Page-level text extractions:

★ ★ ★ ★

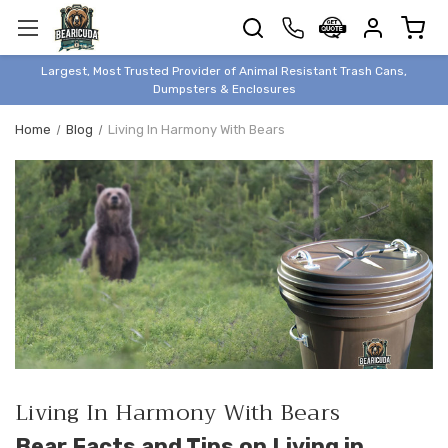
TRASH
CANS
BEAR &
Largest, Most Trusted Provider of Animal Resistant Trash Cans,
ANIMAL
Dumpsters & Enclosures
PROOF
Home
Blog
Living In Harmony With Bears
TRASH
ENCLOSURES
BEAR & ANIMAL
PROOF
DUMPSTERS
BEAR & ANIMAL
PROOF
STORAGE
BINS
STYLISH &
ELEGANT
Living In Harmony With Bears
DUMPSTERS
Bear Facts and Tips on Living in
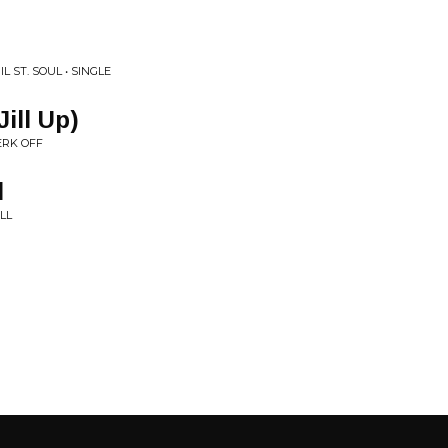
 ST. SOUL • SINGLE
ill Up)
ERK OFF
l
LL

★ ★ ★ ★

WHAT YOU ARE ASKED TO DO: Print all entries exactly, without images.

OUTPUT:
TRASH
CANS
BEAR &
Largest, Most Trusted Provider of Animal Resistant Trash Cans,
ANIMAL
Dumpsters & Enclosures
PROOF
Home
Blog
Living In Harmony With Bears
TRASH
ENCLOSURES
BEAR & ANIMAL
PROOF
DUMPSTERS
BEAR & ANIMAL
PROOF
STORAGE
BINS
STYLISH &
ELEGANT
Living In Harmony With Bears
DUMPSTERS
Bear Facts and Tips on Living in
 ST. SOUL • SINGLE
ill Up)
ERK OFF
l
LL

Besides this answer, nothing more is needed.